Rappelons qu'Enée est un Troyen. C'est un héros valeureux et protégé par les dieux. Et, à la chute de Troie, il sera l’un des seuls rescapés. Plus tard, à l'issue d'un long voyage, il abordera l'Italie puis en fera la conquête. Et c'est l'un de ses descendants, Romulus, qui fondera Rome! Moustaches, barbiche, armure, ce n'est pas très antique tout cela. Mais comment résister au caprice de s'identifier à un tel héros ? Et c’est à ce héros, que Wallenstein, par ses peintures, montre qu’il s’identifie.
Mais du point de vue de l’empereur Habsbourg, Enée est aussi celui qui a créé son propre royaume et s’est dissocié de son souverain précédent. En bref, cette peinture a plutôt poussé Wallenstein vers le tombeau en affichant trop clairement –à qui se méfie- ce que pouvait être son objectif.

Et pour finir, regardons maintenant au plafond de la loggia. Pour bien lire les peintures, mettons-nous face au mur du fond. Vous voyez alors un décor composé de trois panneaux représentant des assemblées de dieux flottant dans les airs. A gauche, c'est le dieu Neptune : il règne sur la mer toujours un trident à portée de main. Au centre, Jupiter, le maître de l'univers qui gouverne aussi l'ensemble du panthéon. Mais le panneau le plus intéressant est à droite. Il représente le dieu Mars, le dieu de la Guerre, représenté en armure avec une épée et assis dans les nuées …mais attention –c’est une des premières fois qu’on voit cela- il est moustachu !!! Moustachu comme Wallenstein bien sur !
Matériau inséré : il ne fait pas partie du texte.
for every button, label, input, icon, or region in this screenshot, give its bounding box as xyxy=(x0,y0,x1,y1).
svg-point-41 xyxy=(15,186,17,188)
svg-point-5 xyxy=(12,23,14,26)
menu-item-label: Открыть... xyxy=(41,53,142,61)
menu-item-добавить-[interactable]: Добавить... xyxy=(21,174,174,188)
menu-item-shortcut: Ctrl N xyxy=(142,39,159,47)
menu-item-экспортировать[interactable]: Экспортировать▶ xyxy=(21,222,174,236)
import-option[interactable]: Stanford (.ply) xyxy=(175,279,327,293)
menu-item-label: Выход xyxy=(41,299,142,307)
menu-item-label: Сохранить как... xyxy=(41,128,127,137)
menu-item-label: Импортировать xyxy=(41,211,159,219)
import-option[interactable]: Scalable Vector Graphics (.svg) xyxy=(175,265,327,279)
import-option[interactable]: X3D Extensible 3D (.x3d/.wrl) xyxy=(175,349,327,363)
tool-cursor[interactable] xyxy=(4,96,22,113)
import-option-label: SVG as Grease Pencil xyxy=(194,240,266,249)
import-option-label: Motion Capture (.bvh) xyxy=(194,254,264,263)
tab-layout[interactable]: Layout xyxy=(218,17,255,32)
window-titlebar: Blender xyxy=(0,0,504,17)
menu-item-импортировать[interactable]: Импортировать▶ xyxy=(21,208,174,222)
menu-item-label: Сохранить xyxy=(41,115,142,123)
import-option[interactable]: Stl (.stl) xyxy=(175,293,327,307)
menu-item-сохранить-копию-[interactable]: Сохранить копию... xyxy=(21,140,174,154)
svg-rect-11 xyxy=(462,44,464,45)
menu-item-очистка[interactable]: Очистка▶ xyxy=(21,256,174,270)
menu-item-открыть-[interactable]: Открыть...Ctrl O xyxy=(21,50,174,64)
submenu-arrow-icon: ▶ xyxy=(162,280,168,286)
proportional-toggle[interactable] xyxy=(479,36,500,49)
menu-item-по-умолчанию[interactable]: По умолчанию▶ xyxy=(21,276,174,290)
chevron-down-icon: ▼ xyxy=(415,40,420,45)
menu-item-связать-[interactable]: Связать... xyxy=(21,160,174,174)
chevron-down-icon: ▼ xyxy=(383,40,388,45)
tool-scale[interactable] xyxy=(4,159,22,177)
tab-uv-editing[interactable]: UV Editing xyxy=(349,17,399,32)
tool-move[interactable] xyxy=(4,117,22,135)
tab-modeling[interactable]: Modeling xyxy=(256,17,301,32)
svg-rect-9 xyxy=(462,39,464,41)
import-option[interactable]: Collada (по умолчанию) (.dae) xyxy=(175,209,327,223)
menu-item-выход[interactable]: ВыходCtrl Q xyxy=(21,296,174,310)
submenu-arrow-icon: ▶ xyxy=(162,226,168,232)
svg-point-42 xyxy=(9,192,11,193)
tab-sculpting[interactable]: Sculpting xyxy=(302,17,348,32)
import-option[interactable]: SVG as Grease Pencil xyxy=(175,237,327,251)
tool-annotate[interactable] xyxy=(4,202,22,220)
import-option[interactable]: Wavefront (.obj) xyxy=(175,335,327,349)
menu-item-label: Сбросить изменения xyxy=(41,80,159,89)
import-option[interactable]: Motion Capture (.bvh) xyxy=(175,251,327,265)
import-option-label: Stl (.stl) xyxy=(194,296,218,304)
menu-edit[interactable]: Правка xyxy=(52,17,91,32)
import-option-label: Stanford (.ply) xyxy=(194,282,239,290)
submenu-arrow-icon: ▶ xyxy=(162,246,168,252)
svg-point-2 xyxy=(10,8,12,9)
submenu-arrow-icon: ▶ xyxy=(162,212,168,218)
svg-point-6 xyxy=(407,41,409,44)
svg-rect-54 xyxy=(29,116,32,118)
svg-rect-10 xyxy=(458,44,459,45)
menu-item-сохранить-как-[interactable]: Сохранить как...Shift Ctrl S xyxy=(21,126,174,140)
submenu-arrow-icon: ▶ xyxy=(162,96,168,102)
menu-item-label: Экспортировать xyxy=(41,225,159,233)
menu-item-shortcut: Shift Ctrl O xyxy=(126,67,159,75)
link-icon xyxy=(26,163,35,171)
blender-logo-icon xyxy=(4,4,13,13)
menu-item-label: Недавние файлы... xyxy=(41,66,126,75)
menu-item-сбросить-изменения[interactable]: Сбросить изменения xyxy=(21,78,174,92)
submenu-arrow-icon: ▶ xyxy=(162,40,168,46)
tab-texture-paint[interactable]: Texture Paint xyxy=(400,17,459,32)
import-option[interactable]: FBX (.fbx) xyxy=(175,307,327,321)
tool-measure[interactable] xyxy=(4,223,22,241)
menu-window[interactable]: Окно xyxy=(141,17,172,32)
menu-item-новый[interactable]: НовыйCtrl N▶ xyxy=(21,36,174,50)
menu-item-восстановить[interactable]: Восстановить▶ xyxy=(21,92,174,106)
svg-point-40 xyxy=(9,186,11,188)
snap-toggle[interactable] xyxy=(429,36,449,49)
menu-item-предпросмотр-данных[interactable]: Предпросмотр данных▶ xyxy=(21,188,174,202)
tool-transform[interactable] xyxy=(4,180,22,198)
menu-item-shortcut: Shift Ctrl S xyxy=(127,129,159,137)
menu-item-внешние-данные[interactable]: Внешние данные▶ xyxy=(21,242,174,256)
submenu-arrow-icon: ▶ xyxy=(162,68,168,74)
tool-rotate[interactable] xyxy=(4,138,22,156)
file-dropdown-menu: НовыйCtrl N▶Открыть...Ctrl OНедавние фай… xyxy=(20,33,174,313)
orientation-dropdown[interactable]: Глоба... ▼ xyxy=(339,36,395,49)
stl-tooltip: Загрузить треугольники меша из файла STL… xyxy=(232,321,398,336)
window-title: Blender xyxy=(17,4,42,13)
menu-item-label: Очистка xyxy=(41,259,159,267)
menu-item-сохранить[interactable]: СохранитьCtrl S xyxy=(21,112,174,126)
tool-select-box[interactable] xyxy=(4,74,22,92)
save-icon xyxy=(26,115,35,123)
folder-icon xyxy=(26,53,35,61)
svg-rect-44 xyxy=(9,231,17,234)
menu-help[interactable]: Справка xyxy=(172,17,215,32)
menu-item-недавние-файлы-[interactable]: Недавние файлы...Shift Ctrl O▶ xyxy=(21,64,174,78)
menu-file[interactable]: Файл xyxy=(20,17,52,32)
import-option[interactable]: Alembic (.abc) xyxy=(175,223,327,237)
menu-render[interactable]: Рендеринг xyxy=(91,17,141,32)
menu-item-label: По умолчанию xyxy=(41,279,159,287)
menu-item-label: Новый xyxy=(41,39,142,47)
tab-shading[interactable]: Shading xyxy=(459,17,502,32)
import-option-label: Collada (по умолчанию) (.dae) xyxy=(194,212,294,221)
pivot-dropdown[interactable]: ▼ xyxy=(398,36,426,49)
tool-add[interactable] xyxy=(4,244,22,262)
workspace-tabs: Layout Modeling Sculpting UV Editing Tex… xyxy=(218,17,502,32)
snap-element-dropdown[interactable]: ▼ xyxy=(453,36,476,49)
Et là encore, laisser sa mégalomanie aller jusqu’à se comparer à des dieux – usuellement associés aux rois et empereurs- était courir un bien grand risque.
Et on connaît la suite.
Toutes ces peintures sont l'œuvre de Baccio del Bianco. Du point de vue stylistique, elles sont assez plates pour ne pas dire maladroites. Elles font sourire. Dans les scènes de batailles, les premiers rôles sont très rigides et ne "crèvent pas l'écran" et les compositions sont plutôt des citations d'œuvres italiennes réputées alors. Cela dit, n'oublions jamais qu'il s'agit d'une œuvre collective d'atelier et surtout que le décor a été malheureusement restauré dans les années 1950.